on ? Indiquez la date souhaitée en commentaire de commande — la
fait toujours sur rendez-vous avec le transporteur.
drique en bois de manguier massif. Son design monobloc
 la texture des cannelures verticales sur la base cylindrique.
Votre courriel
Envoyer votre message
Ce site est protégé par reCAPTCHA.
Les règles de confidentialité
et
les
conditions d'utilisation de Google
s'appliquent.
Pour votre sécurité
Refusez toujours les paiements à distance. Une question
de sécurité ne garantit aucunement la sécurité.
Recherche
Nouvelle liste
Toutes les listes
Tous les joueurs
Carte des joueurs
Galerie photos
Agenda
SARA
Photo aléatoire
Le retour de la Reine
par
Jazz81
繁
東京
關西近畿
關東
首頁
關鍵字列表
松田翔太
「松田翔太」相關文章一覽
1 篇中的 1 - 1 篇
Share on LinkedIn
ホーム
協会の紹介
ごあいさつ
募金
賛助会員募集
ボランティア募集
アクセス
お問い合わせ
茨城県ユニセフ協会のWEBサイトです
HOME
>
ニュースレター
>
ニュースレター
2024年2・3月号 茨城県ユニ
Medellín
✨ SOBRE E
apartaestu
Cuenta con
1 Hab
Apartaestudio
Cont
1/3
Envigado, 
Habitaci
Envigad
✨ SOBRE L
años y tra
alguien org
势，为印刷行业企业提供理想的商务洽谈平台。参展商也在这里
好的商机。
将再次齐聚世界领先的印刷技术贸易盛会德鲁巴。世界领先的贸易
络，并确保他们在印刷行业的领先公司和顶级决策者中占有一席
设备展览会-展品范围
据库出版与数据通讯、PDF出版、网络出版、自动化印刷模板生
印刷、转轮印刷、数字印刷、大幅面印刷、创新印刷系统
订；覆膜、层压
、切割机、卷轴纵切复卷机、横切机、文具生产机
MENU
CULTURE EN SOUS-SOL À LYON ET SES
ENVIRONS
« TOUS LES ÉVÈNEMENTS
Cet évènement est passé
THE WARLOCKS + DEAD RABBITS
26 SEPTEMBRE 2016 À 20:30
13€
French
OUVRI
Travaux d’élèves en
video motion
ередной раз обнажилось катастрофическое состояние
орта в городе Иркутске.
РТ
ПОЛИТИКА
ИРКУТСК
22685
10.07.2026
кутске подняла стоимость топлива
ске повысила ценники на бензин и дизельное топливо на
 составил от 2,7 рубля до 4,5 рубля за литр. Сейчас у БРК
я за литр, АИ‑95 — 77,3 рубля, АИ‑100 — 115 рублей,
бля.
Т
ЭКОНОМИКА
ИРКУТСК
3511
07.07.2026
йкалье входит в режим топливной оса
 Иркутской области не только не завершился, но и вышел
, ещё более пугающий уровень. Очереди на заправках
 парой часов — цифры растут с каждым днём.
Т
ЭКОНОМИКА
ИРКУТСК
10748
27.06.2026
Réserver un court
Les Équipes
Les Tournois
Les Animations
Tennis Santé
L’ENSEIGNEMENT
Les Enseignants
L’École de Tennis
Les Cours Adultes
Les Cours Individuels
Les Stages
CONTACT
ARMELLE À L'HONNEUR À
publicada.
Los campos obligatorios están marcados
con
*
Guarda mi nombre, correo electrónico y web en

_EXERCISE PROMPT_
From the data above, extract every line in its exact form.

_TASK SOLUTION_
on ? Indiquez la date souhaitée en commentaire de commande — la
fait toujours sur rendez-vous avec le transporteur.
drique en bois de manguier massif. Son design monobloc
 la texture des cannelures verticales sur la base cylindrique.
Votre courriel
Envoyer votre message
Ce site est protégé par reCAPTCHA.
Les règles de confidentialité
et
les
conditions d'utilisation de Google
s'appliquent.
Pour votre sécurité
Refusez toujours les paiements à distance. Une question
de sécurité ne garantit aucunement la sécurité.
Recherche
Nouvelle liste
Toutes les listes
Tous les joueurs
Carte des joueurs
Galerie photos
Agenda
SARA
Photo aléatoire
Le retour de la Reine
par
Jazz81
繁
東京
關西近畿
關東
首頁
關鍵字列表
松田翔太
「松田翔太」相關文章一覽
1 篇中的 1 - 1 篇
Share on LinkedIn
ホーム
協会の紹介
ごあいさつ
募金
賛助会員募集
ボランティア募集
アクセス
お問い合わせ
茨城県ユニセフ協会のWEBサイトです
HOME
>
ニュースレター
>
ニュースレター
2024年2・3月号 茨城県ユニ
Medellín
✨ SOBRE E
apartaestu
Cuenta con
1 Hab
Apartaestudio
Cont
1/3
Envigado, 
Habitaci
Envigad
✨ SOBRE L
años y tra
alguien org
势，为印刷行业企业提供理想的商务洽谈平台。参展商也在这里
好的商机。
将再次齐聚世界领先的印刷技术贸易盛会德鲁巴。世界领先的贸易
络，并确保他们在印刷行业的领先公司和顶级决策者中占有一席
设备展览会-展品范围
据库出版与数据通讯、PDF出版、网络出版、自动化印刷模板生
印刷、转轮印刷、数字印刷、大幅面印刷、创新印刷系统
订；覆膜、层压
、切割机、卷轴纵切复卷机、横切机、文具生产机
MENU
CULTURE EN SOUS-SOL À LYON ET SES
ENVIRONS
« TOUS LES ÉVÈNEMENTS
Cet évènement est passé
THE WARLOCKS + DEAD RABBITS
26 SEPTEMBRE 2016 À 20:30
13€
French
OUVRI
Travaux d’élèves en
video motion
ередной раз обнажилось катастрофическое состояние
орта в городе Иркутске.
РТ
ПОЛИТИКА
ИРКУТСК
22685
10.07.2026
кутске подняла стоимость топлива
ске повысила ценники на бензин и дизельное топливо на
 составил от 2,7 рубля до 4,5 рубля за литр. Сейчас у БРК
я за литр, АИ‑95 — 77,3 рубля, АИ‑100 — 115 рублей,
бля.
Т
ЭКОНОМИКА
ИРКУТСК
3511
07.07.2026
йкалье входит в режим топливной оса
 Иркутской области не только не завершился, но и вышел
, ещё более пугающий уровень. Очереди на заправках
 парой часов — цифры растут с каждым днём.
Т
ЭКОНОМИКА
ИРКУТСК
10748
27.06.2026
Réserver un court
Les Équipes
Les Tournois
Les Animations
Tennis Santé
L’ENSEIGNEMENT
Les Enseignants
L’École de Tennis
Les Cours Adultes
Les Cours Individuels
Les Stages
CONTACT
ARMELLE À L'HONNEUR À
publicada.
Los campos obligatorios están marcados
con
*
Guarda mi nombre, correo electrónico y web en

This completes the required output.